- [Activity]
Each line of the records that includes "marca" should be found and copied.

Extracted records:
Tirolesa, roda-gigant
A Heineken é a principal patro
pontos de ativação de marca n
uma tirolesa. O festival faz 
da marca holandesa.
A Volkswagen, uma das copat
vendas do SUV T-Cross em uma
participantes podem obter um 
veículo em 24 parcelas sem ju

- [Task answer]
pontos de ativação de marca n
da marca holandesa.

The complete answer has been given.